As the largest research funding organisation and the central self-governing body for research in Germany, the Deutsche Forschungsgemeinschaft (DFG, German Research Foundation) attaches great importance to promoting researchers at an early stage of their career and has established this as a statutory objective. Through its activities and funding instruments, it provides stimuli for research-oriented and career-friendly structures, plannable career paths, competitive remuneration and resources, equal opportunities and the compatibility of work and family.

In its funding programmes, the DFG takes particular care to select individuals and projects based on a transparent and competitive review process that takes appropriate account of the applicants’ respective research experience and career stage.

The DFG awards funding for project implementation and to enable researchers to obtain qualifications at an early phase of their career.

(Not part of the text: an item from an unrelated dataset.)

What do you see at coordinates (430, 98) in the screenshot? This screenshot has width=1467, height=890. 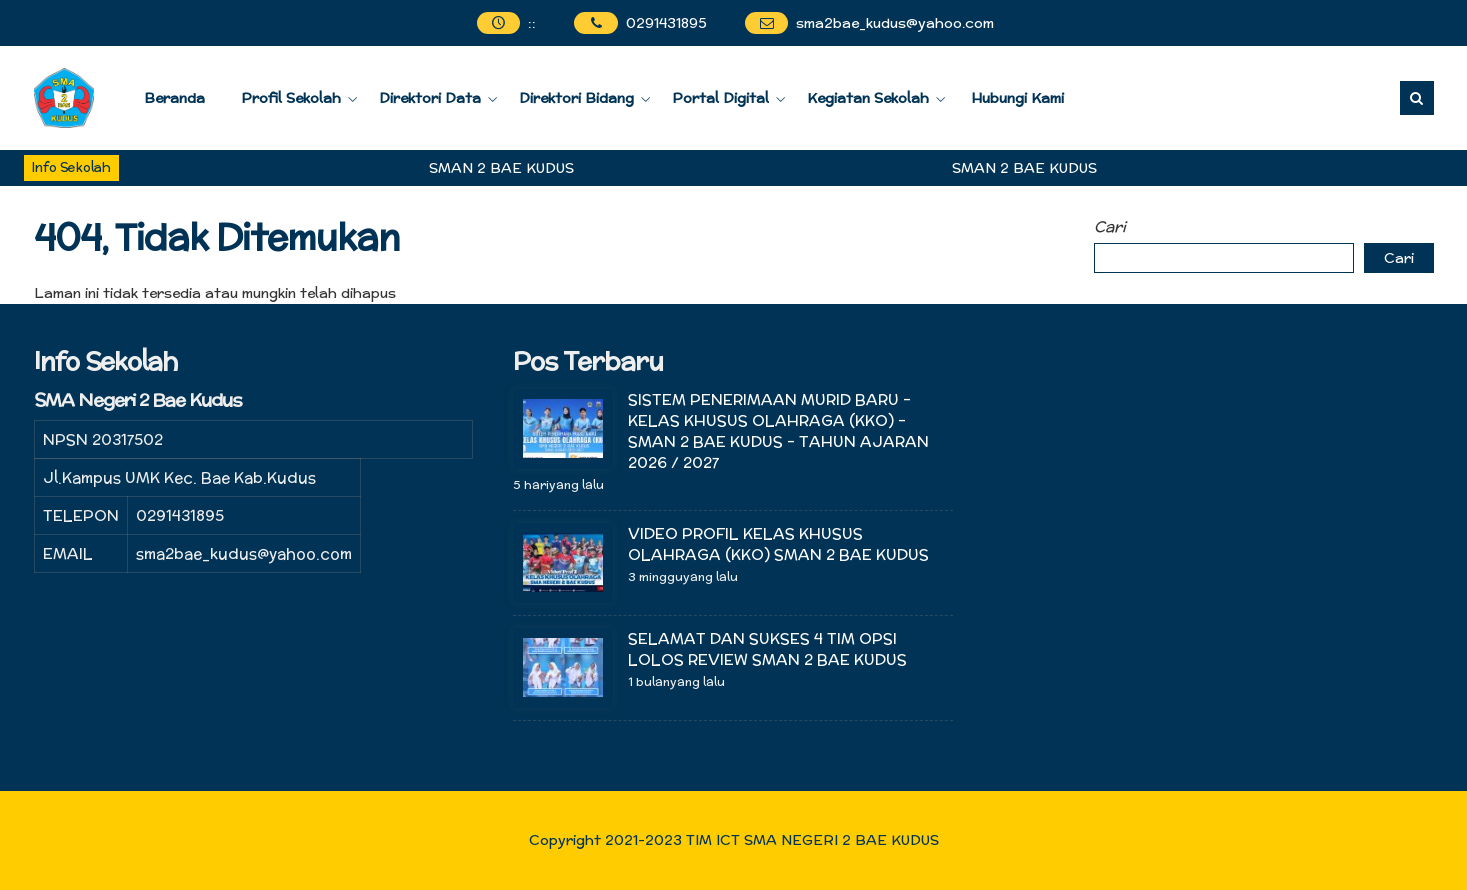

Since the DFG is not itself the employer here, it believes the duty of care lies with the relevant supervisors and host institutions, and expects the latter to provide framework conditions that ensure effective career support.

Based on these considerations, the DFG has developed the following principles which it offers as recommendations, both to its member institutions and to all other institutions and individuals that receive funding from the DFG to finance early-career researchers.

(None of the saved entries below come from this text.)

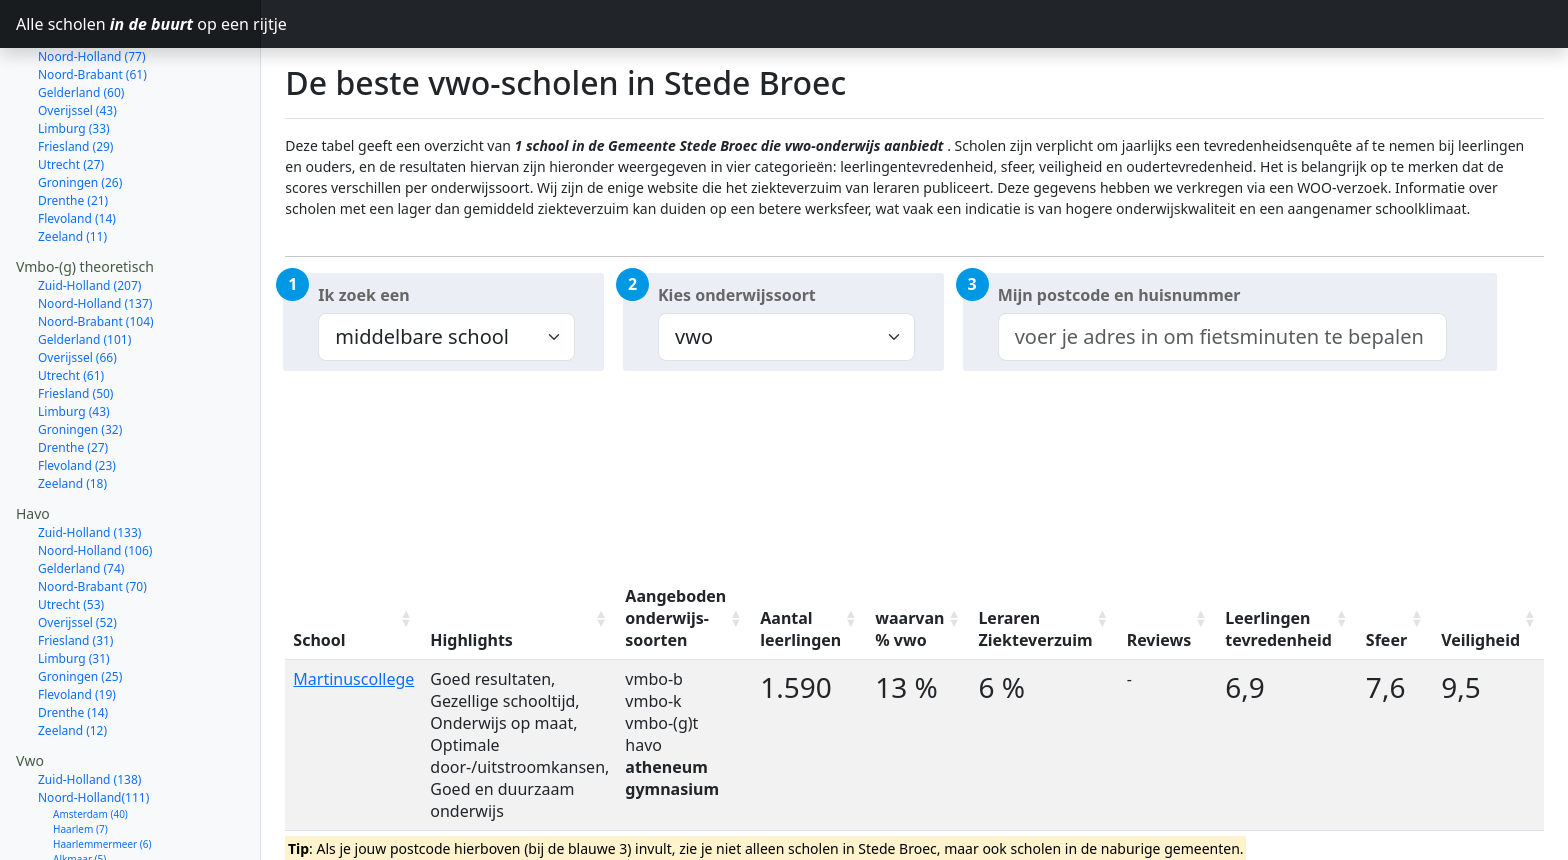 Image resolution: width=1568 pixels, height=860 pixels. I want to click on Kies onderwijssoort, so click(737, 295). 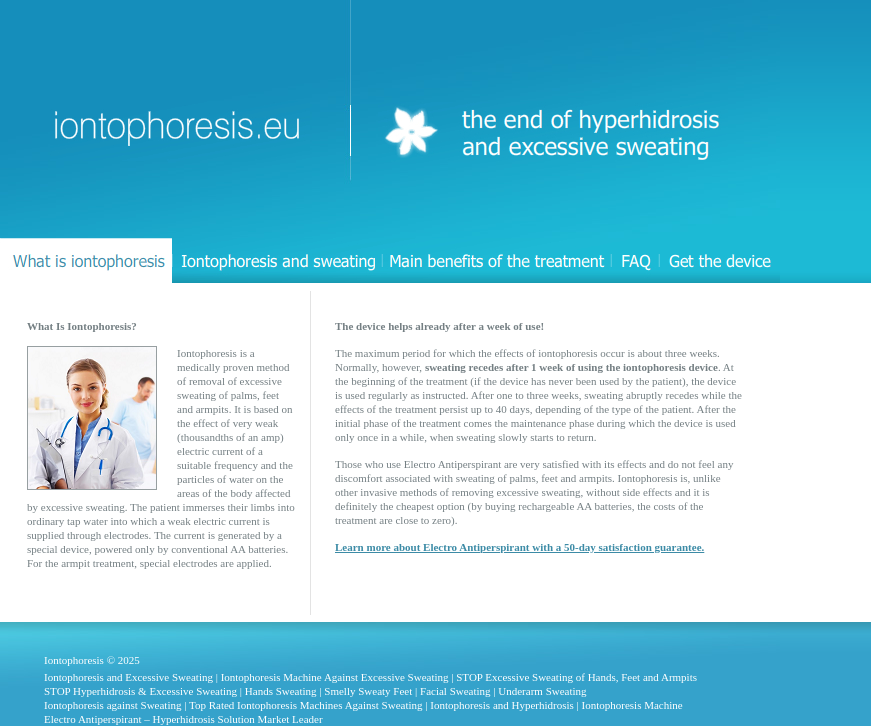  What do you see at coordinates (632, 705) in the screenshot?
I see `Iontophoresis Machine` at bounding box center [632, 705]. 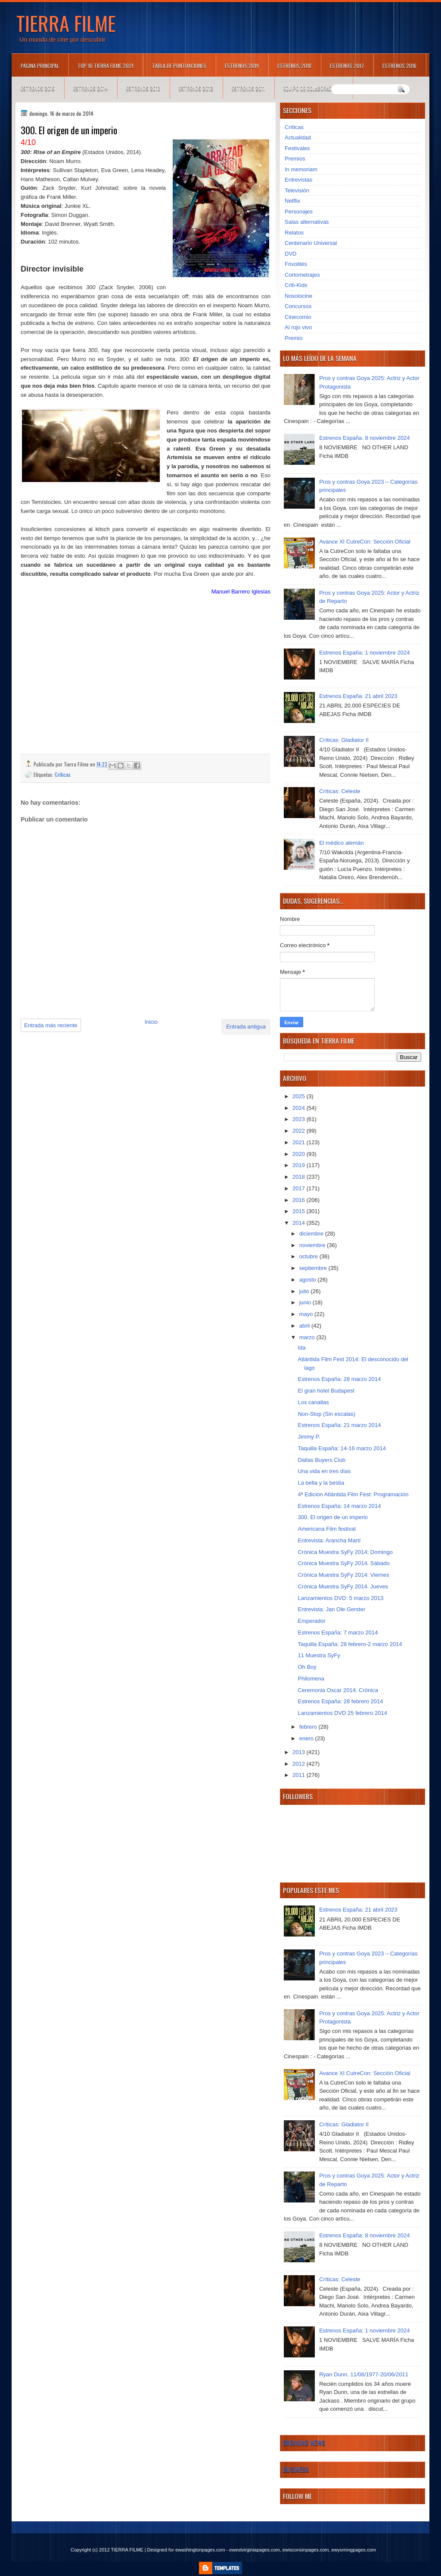 The image size is (441, 2576). What do you see at coordinates (297, 190) in the screenshot?
I see `Televisión` at bounding box center [297, 190].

These principles are to be understood as a supplement to the guidelines for safeguarding good research practice. They summarise how the situation of researchers in early career phases should be structured and are especially applicable to doctoral and post-doctoral students.

  1. Universities and research institutions have clearly established principles for the treatment of researchers in an early phase of their career and act accordingly. Among other things, they are guided by good research practice. What is more, the rules of good research practice are communicated to doctoral students and postdocs and are proactively embraced on a day-to-day basis.
  2. A balance is struck between giving researchers support and allowing them to take on independent responsibility, as appropriate to their career level. They are able to take responsibility for shaping their own career by being given increasing independence. They enjoy a status that corresponds to their role and responsibilities and are appropriately involved in decision-making processes.
  3. The individual accomplishments of each researcher at an early stage of their career – such as in the areas of teaching and writing project proposals or publications – are adequately reflected and recognised. The assessment of academic performance is primarily based on qualitative standards.
  4. Supervision varies according to the career level. Good mentoring includes regular feedback sessions and career counselling. In the doctoral phase in particular, supervision is best provided based on a supervision agreement with defined contact persons and a clear-cut definition of roles, rights and responsibilities. Multiple supervisor allocation is a good way to ensure optimum supervision at all times
    even in difficult and contentious situations or when one supervisor is absent. There is a code of conduct to ensure effective conflict management, and an independent arbitration board can be consulted if necessary. In addition to supervision itself, mentoring schemes are provided for individual support in career development involving experienced individuals from the academic environment or from other fields.
  5. Supervising early-career researchers is a responsible and time-consuming task: professional development schemes and leadership training can help supervisors perform it effectively. Supervisors are role models, they deserve appreciation for providing sound, dedicated supervision.
  6. The institutions are aware of their responsibility for the quality of research. For this reason, they implement quality assurance measures which are an important part of the educational process, ensuring adherence to both interdisciplinary and subject-specific standards. This also includes the promotion of an open error culture.
  7. Researchers enjoy attractive conditions. Above all, this means plannable career prospects, adequate pay and resources, equal opportunities and the compatibility of work and family life. They receive support for successful re-entry or re-exit. Early-career researchers are given access to research infrastructures. In the case of temporary positions for qualification purposes, care is taken to ensure that employment relationships are structured in such a way that the qualification goal is the minimum a researcher is able to achieve.
  8. Researchers’ career development is supported by means of suitable measures: they are integrated in the academic research community at an early stage and receive support establishing networks, for example through attendance at conferences or by going on research stays abroad. They are also given the opportunity to gain teaching experience, which is essential for a university career as well as being beneficial to other career paths.
  9. HEIs and research institutions run personnel development schemes and offer suitable support and guidance for various career paths. Programmes are offered for early-career researchers to support them in acquiring subject-specific and interdisciplinary skills – regardless of whether they intend to pursue a career in the academic sector or elsewhere. Career paths leading out of academia are equally worthy of recognition, and academic qualifications are also valuable outside the academic sector, where the vast majority of doctorate holders ultimately continue their careers.
  10. Early-career researchers enjoy diversity, flexibility and permeability: equal opportunities and recognition are offered for different career paths. Universities facilitate transitions between career stages and offer support during critical transition phases. They also provide support for moves between sectors, because interchange and practical experience are enriching. Moves between employers, differing forms of mobility and family-related time off are adequately taken into account so as avoid hindering career progression as far as possible. Internationalism is promoted.